Ranked 139 in the public and 528 in the private leaderboard. entered 15 days before competition end.link to the competition: https://www.kaggle.com/c/jigsaw-toxic-comment-classification-challenge
Scripts used for the kaggle toxic comment challenge.
- some comment cleaning done including replacement of incorrect or misspeled words.removing puncuations,ipaddress,hyperlinks,username from the comments.
- spell correction including replacement of the words which are not found in the embedding file.
- using boosting and linear model on the preprocessed data.models used are: lightgbm,xgboost,ridge,logisticRegression.
- using deep neural network model including- Lstm,Gru,Gru-Cnn and multiple layer of these models.
- used corrrelation script to get least correlated models for the ensembling and Blending.
- final two submits are one blending model and one ensemble model.
- other models that are used but not in the final ensemble are Textcnn,Deepcnn,capsuleNet.All the Deep models are using pretrained glove 840b 300d embedding file and non deep models used tfidf and countvectorizer for vectorization.
- using Gpu during last 3 days only.taking 7-24 hours to train a deep learning model for 2-3 fold on cpu against 1-2 hour for 5-8 fold on Gpu.
- using nltk lemmatizer and stemming is a big mistake because it removed the context words which are used by the rnn models.
- using only single embedding files for all the NN model which lead to highly correlated 1 layer models. have to use the fasttext,common wiki crawl,glove twitter.
- start ensembling on the last day
- last overfitting on the public leaderboard means instead of depend upon our local cv accuracy gave high preference to the models which scored well on public leaderboard(which only show accuracy result for 25% data).
- Different Embedding - Have to use different type of embeddings for the model diversity.using same type of embedding leads to correlated models. using fasttext,glove for common-crawl,wikipedia and twitter,BPEmb embedding solve the words not in vocabulary problem. this is the subword embedding which try to solve the unknown word problem.LexVec is one more word embedding created using the wikipedia corpus.
- pseudo_labelling - if accuracy is high near to 98 to 99 percent then use the pseudo-labelling technique and use the test high probability prediction from the top model and use them as the training set.

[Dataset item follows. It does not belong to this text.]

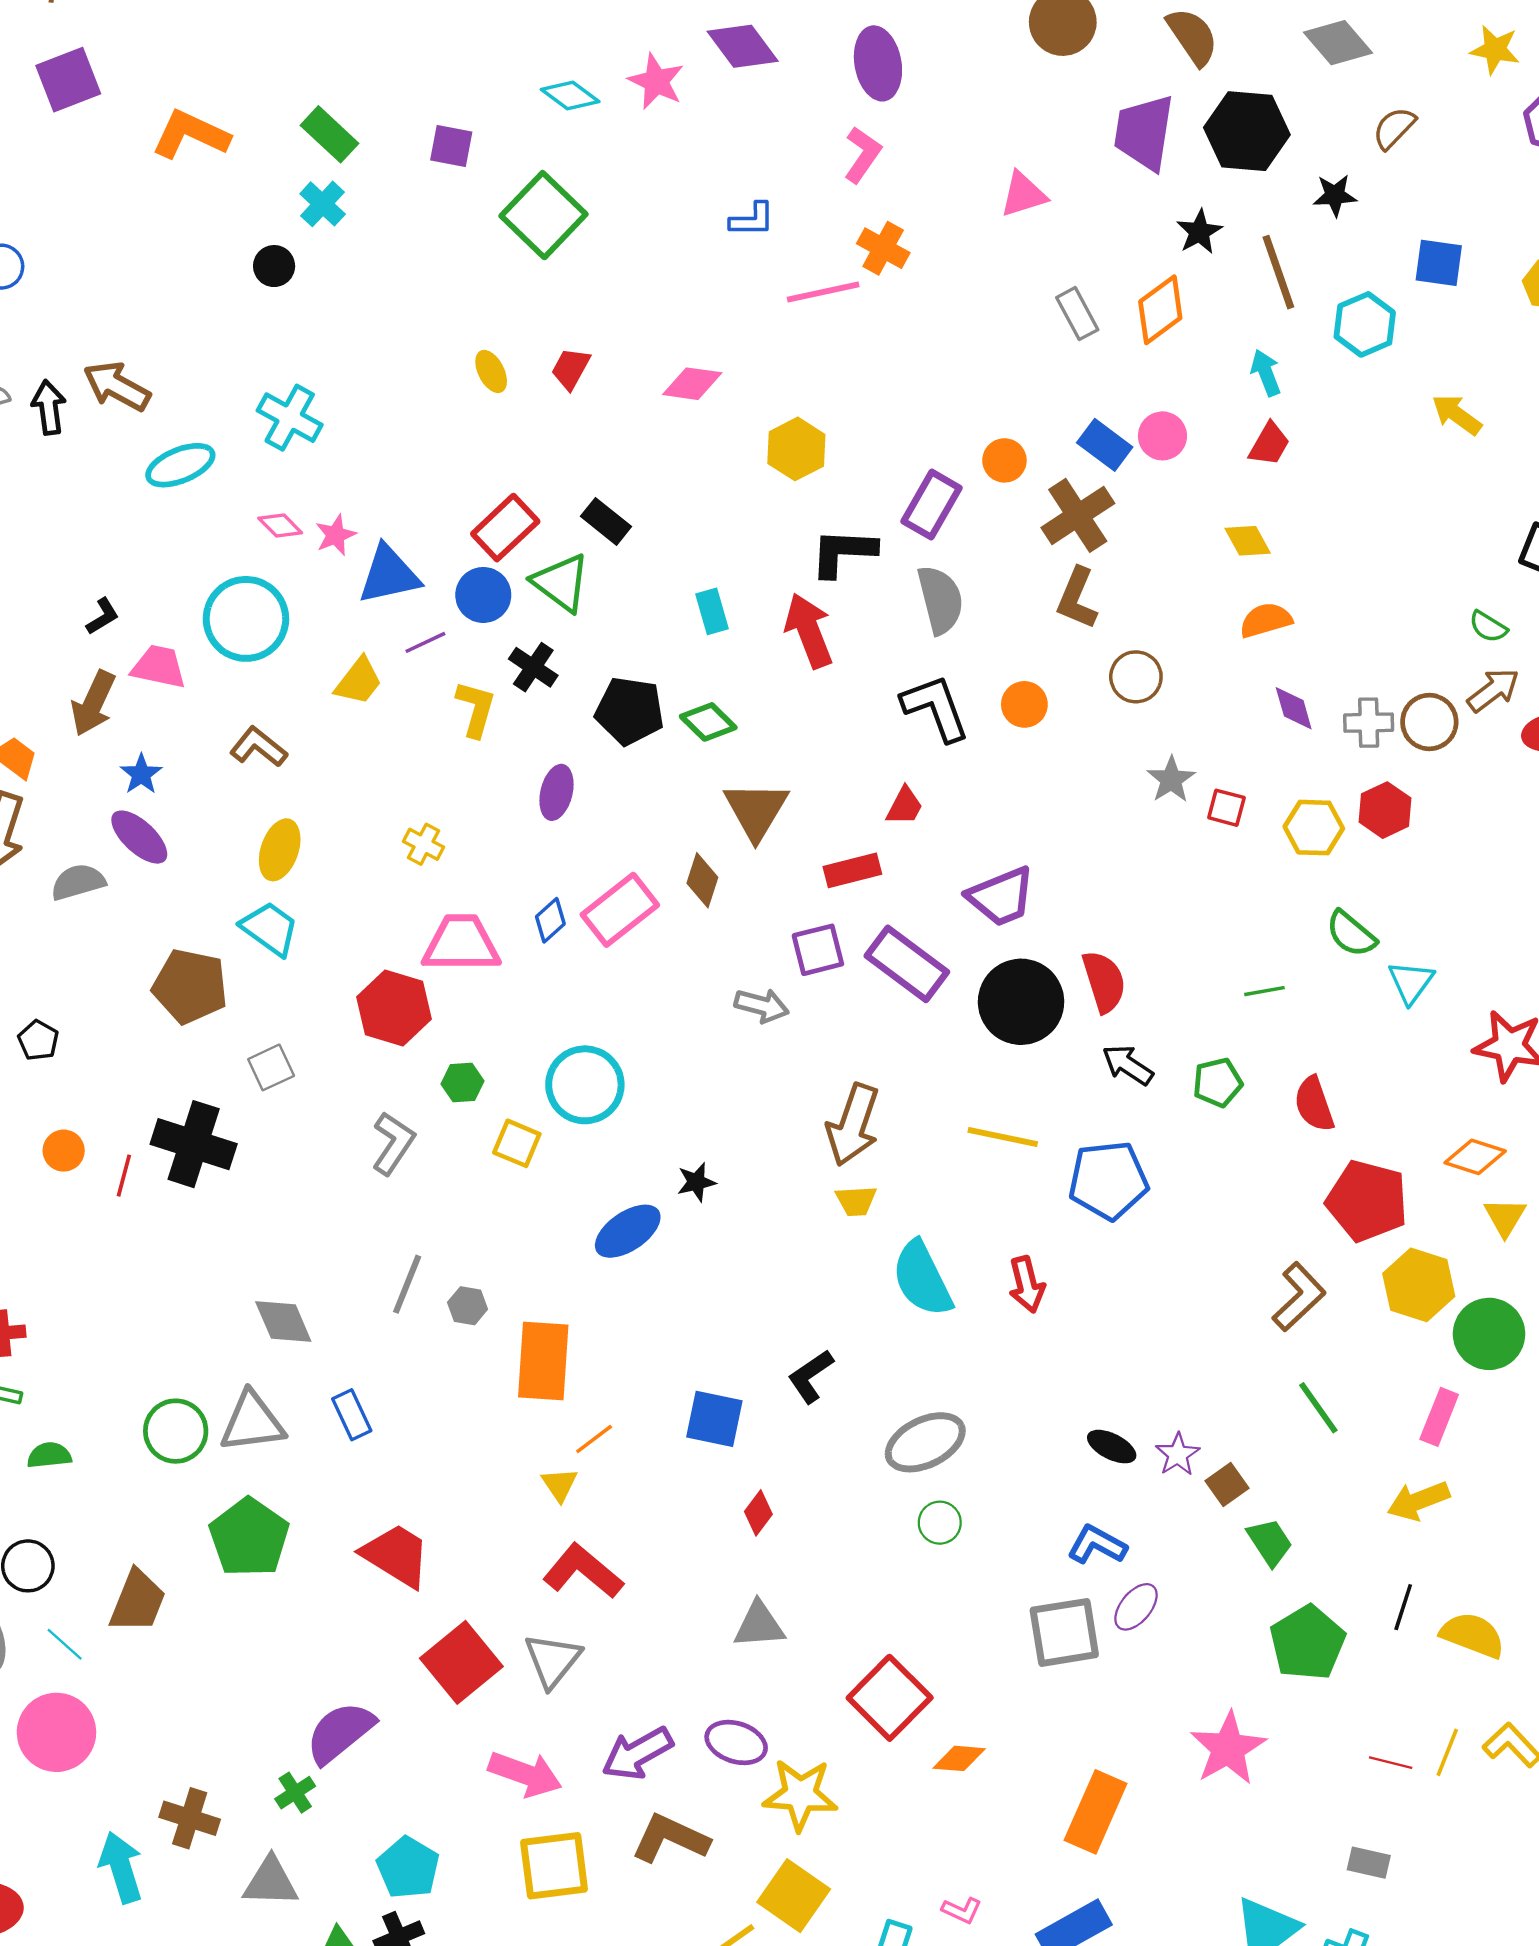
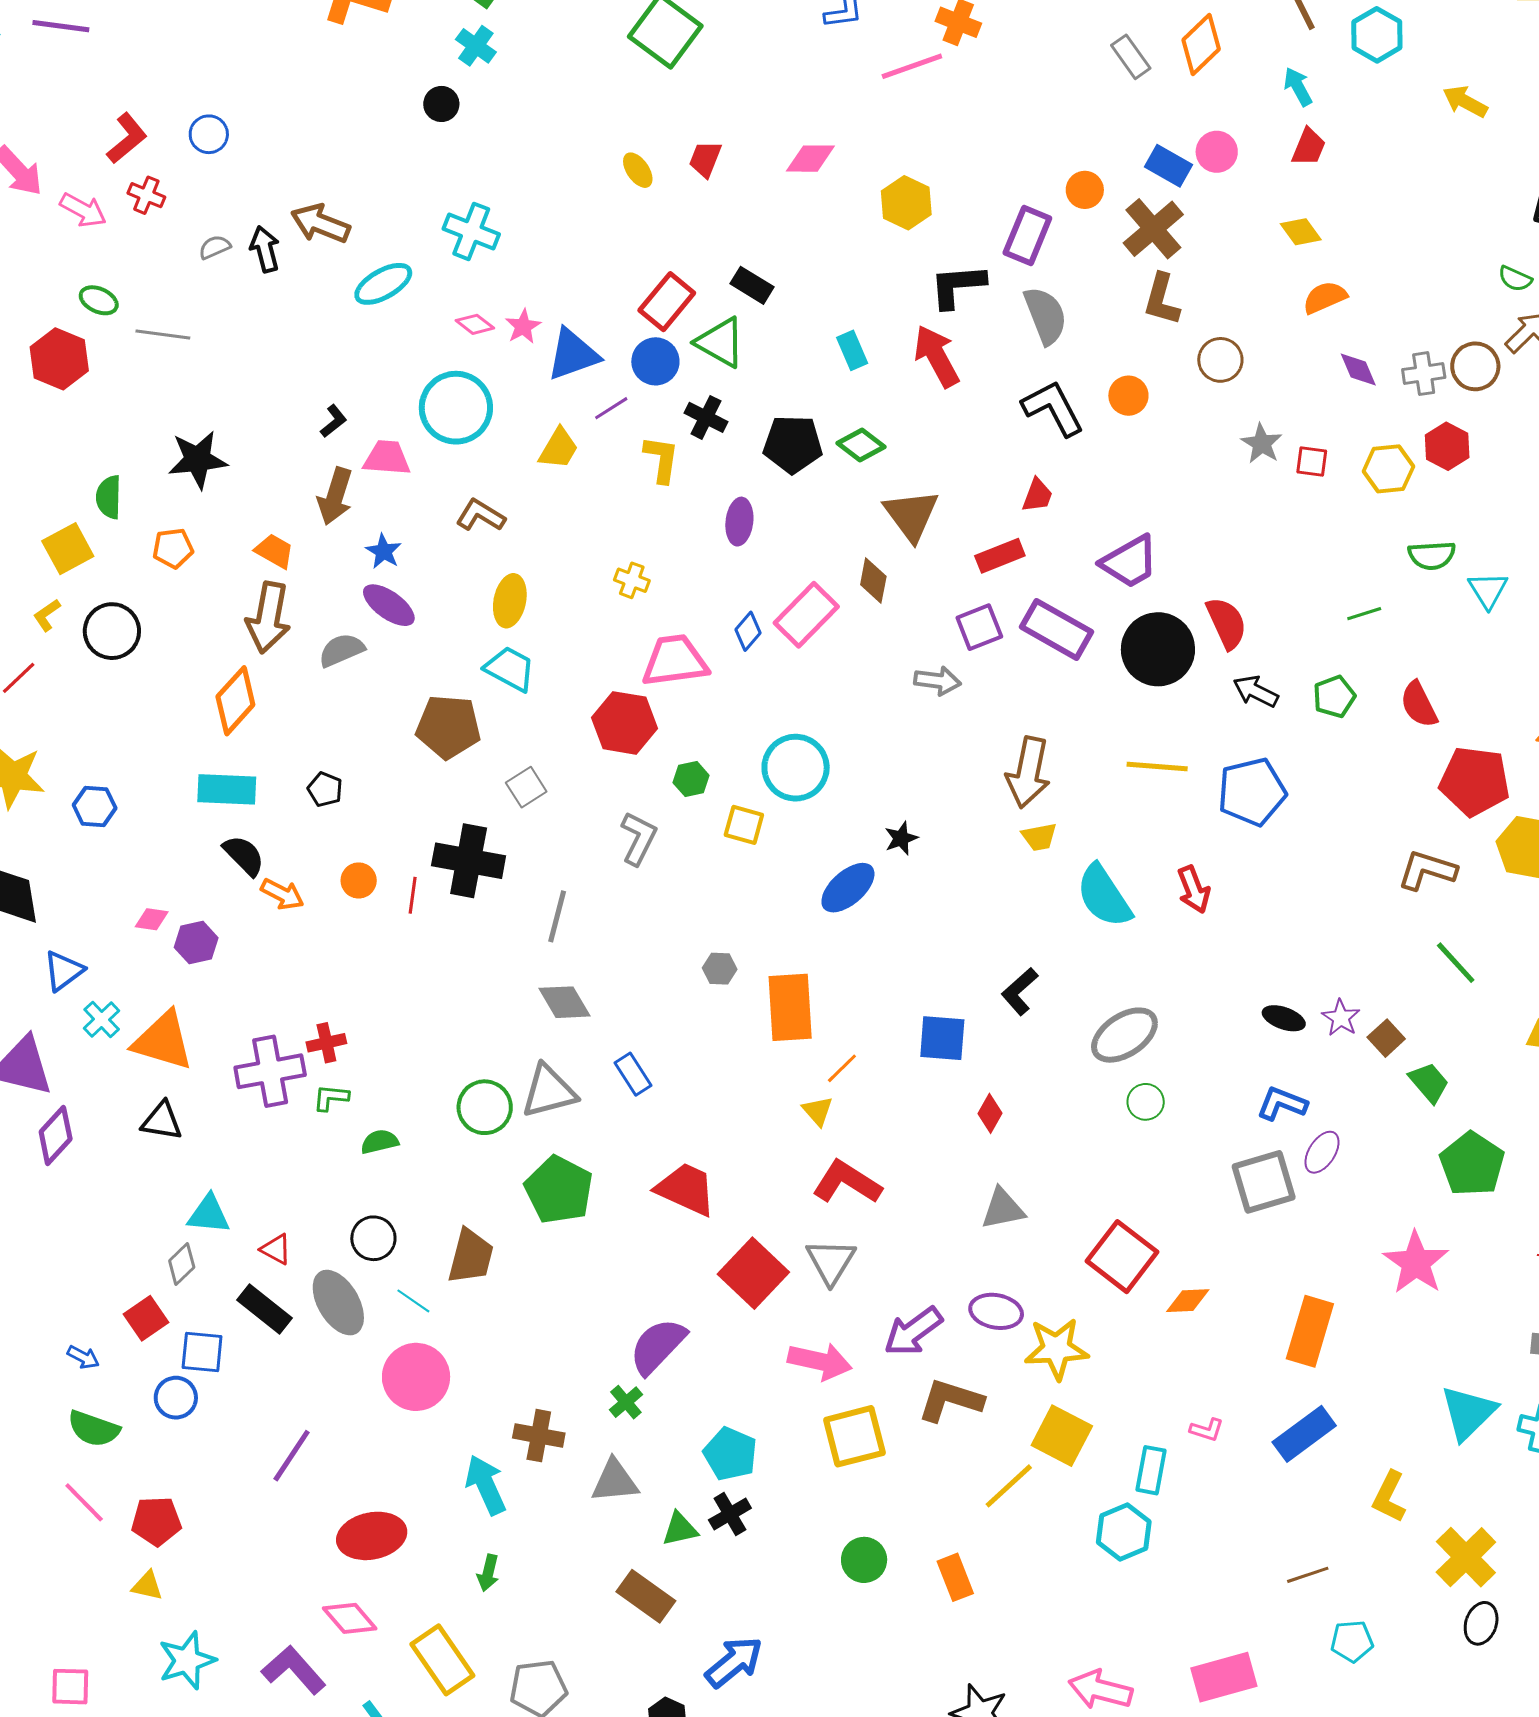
green semicircle: (1351, 934) -> (1432, 555), turned -36
gray line: (407, 1284) -> (557, 916), moved
brown L-shape: (1299, 1297) -> (1427, 870), turned -112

- data augmentation - where we have to create the artificial data from the existing data.first split the training data into train and validation set and then do the data augmentation on the training set and used the validation data to get the idea that your model will work well on augmented data or not.
- translation train time augmentation - translate the english comment to french,german or latin then again translate back to english by this way model will learn the noise in the data. 4.(i) translate the english training data to some other language like (french,german,spanish) then used word embedding for those language for training.
- concating Embedding - try multiple embedding (glove,fasttext) in one single model like (image RGB channels).concating two embedding together improve the score. see which word are not in fasttext then find those words in glove and add it to the fasttext embedding file.
- Ensemble different type of models in the first layer of stacking try to use subset of models in all the ensembles. then in the 2nd layer of stacking average those first layer output or use different model on that.
- try to combine different embeddings to make the 300d embedding to 900d like combined(Fasttext,glove,word2vec) vectors.
- try to use the bayesian optimization to find hyperparameters of the model.